Others are having to retrench and review their business model carefully. ‘It no longer makes sense to staff a bed and breakfast and offer dining,’ says Sammie Coryton, at Pentillie in Cornwall, where tourism is so vital for the region’s economy. ‘We’ll now just let the whole castle as a self-catering holiday home, while we re-consider our other events like outdoor theatre. Despite all the worry, it’s been an opportunity to take a long hard look at our offer, to make some fundamental changes, and to come back better.’
Back at Iford Manor, William Cartwright-Hignett agrees that the crisis might lead to positive change – eventually – as well as damage. ‘We’re still planning on opening a new restaurant and shop next year,’ says, ‘but we’ll widen the accessible areas of the garden, so people have more room to be apart.’

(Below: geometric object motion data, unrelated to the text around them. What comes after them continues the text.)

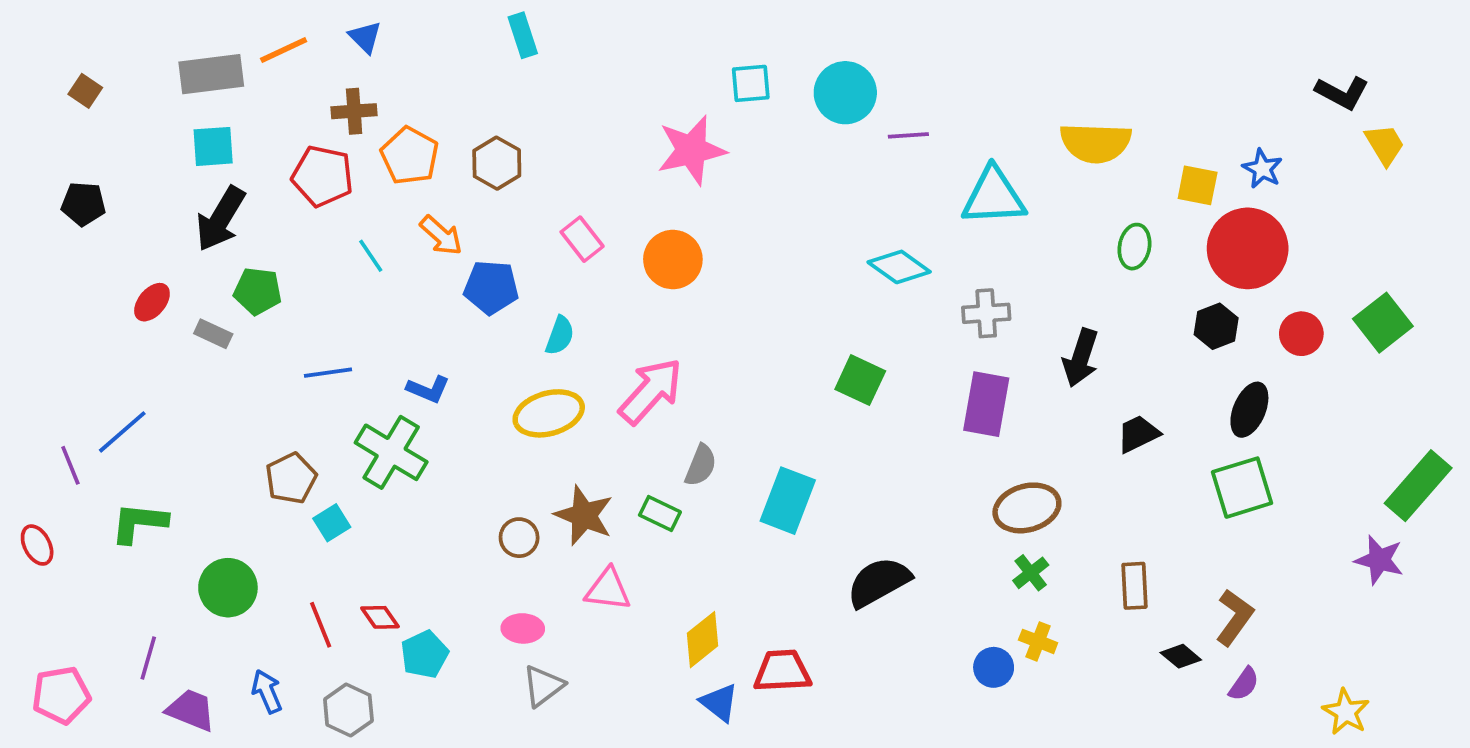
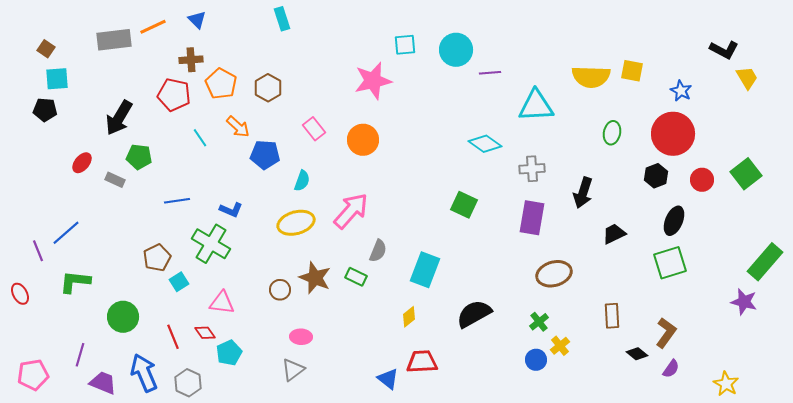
cyan square: (213, 146) -> (57, 79), moved
yellow square: (1198, 185) -> (632, 71), moved
green cross: (1031, 573) -> (539, 322), moved
pink triangle: (608, 590) -> (222, 303), moved
pink ellipse: (523, 628) -> (301, 337), moved
yellow diamond: (703, 640) -> (409, 317), moved, size x0.7
yellow cross: (1038, 641) -> (560, 346), turned 30
blue arrow: (267, 691) -> (144, 373), size x1.6

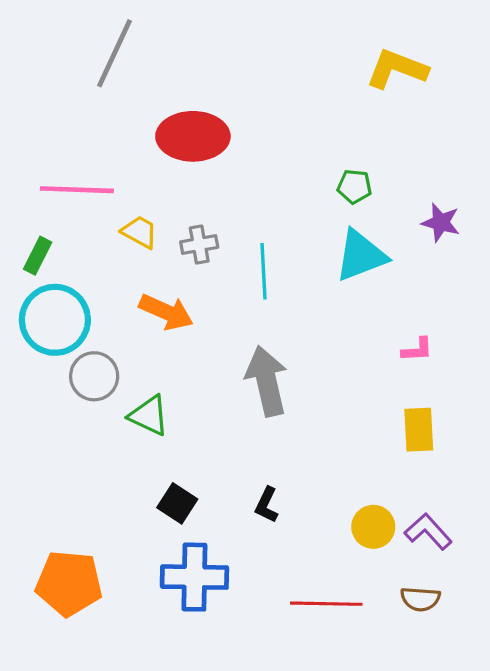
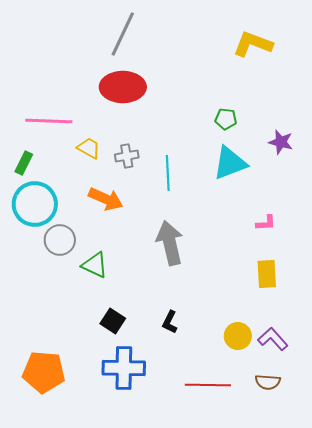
gray line: (114, 53) -> (123, 34), moved

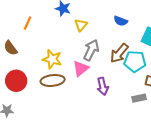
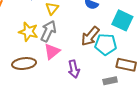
gray arrow: (91, 50) -> (48, 31), moved
yellow star: (52, 59) -> (28, 32), moved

Others ponder whether the trend for working from home will lead to more midweek visitors, and in general there is widespread rethinking of opening hours in a diversity of ways – from extending their dates to make up for lost time, through replacing free-flow visiting with guided tours, to reducing their opening hours where they depend on volunteers who may themselves be older and vulnerable.
‘After the Second World War my cousin had to sell all the farmland and turn her house into an old people’s home – while she was still living in it – in order to keep the roof on the Norman keep,’ says Jason Lindsay, whose family is descended from the Earls of Oxford, who built Hedingham Castle in the twelfth century. ‘But that wasn’t working by the 1980s, when we inherited it from her, so in the last twenty or thirty years we’ve grown a tourist business, with 25,000 visitors a year coming for our buildings and our jousting events, and a thriving wedding business that provides 70% of the income we need to pay all our staff and maintain the historic fabric. That’s all been on hold since March and shows no sign of picking up any time soon, so we’ll need to cut costs and find other sources of income. If my predecessor managed to take desperate measures to keep the place standing, I’m determined to adapt, not be the weak link.’